The woman’s stay in bed should be prolonged as long as possible–it should be absolute for the first six days. It is only at the end of this time that we allow the bed to be re-made. The woman should be carried to another bed […] Thereafter the bed should be changed every two to three days. She should remain in bed at least three weeks, often longer, than less […] At the end of this time, she may be allowed to change to a sofa or a reclining chair. Only at the end of the thirtieth day will we allow her to walk, and only at the end of the fifth week should she resume her household duties. She should not venture out before the sixth week. […] When the woman leaves her bed, we allow her to wear corsets, but we insist on an abdominal supporter being also worn for at least six weeks. This is particularly important in women who are very stout, and in those who have borne many children, since the abdominal walls have lost more of their elasticity.

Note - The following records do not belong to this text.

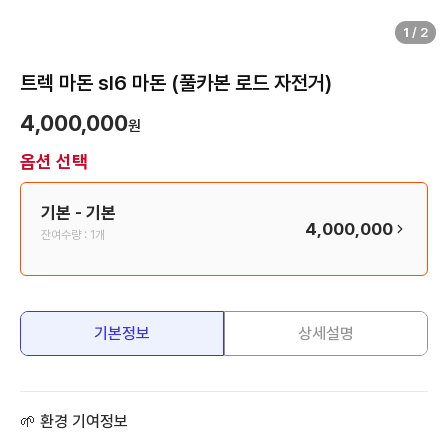
1
/
2
트렉 마돈 sl6 마돈 (풀카본 로드 자전거)
4,000,000
원
옵션 선택
기본
- 기본
4,000,000
잔여수량 :
1개
기본정보
상세설명
🌱 환경 기여정보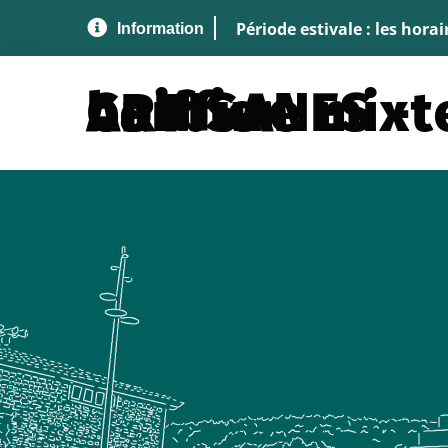
Aller au menu
Aller au contenu
A
Période estivale : les hora
ARTISANES - Coiffure mixte et barbier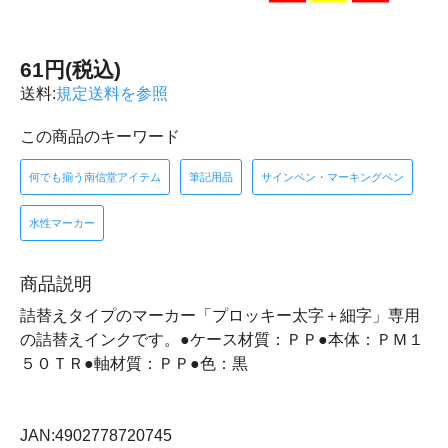
61円(税込)
送料:
規定送料を参照
この商品のキーワード
何でも揃う南信堂アイテム
筆記用品
サインペン・マーキングペン
水性マーカー
商品説明
詰替えタイプのマーカー「プロッキー太字＋細字」専用
の詰替えインクです。●ケース材質：ＰＰ●本体：ＰＭ１
５０ＴＲ●軸材質：ＰＰ●色：黒
JAN:4902778720745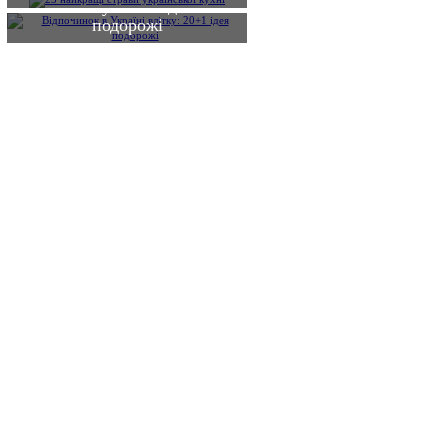
влітку: 20+1 ідея
подорожі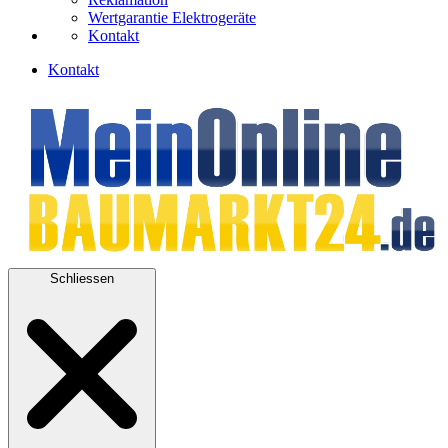
Wertgarantie Elektrogeräte
Kontakt
Kontakt
Schliessen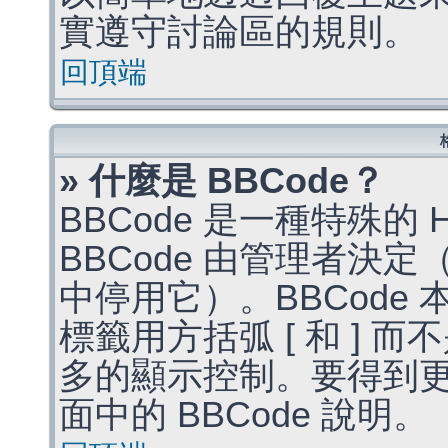
實遵守討論區的規則。
回頂端
» 什麼是 BBCode？
BBCode 是一種特殊的
BBCode 由管理者決
中停用它）。BBCode 
標籤用方括弧 [ 和 ] 而
多的顯示控制。要得到
面中的 BBCode 說明。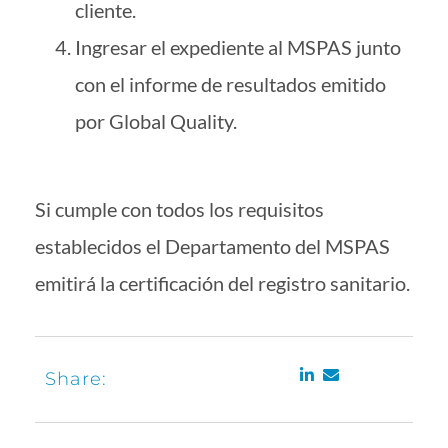
cliente.
Ingresar el expediente al MSPAS junto
con el informe de resultados emitido
por Global Quality.
Si cumple con todos los requisitos
establecidos el Departamento del MSPAS
emitirá la certificación del registro sanitario.
Share:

Charpentier, Dr. A., Cyclopaedia of obstetrics and gynecology: anatomy of the internal and external genitals, menstruation and fecundation, normal pregnancy and labor, being volume one of A practical treatise on obstetrics. New York: William Wood & Company, 1887.
And no wonder! She has been wrapped in swaddling clothes and confined to her bed for weeks on end. I’ll spare you the details of the bandages, what they’re comprised of, their changing, and the antiseptic douches. I wouldn’t want to give anyone nightmares.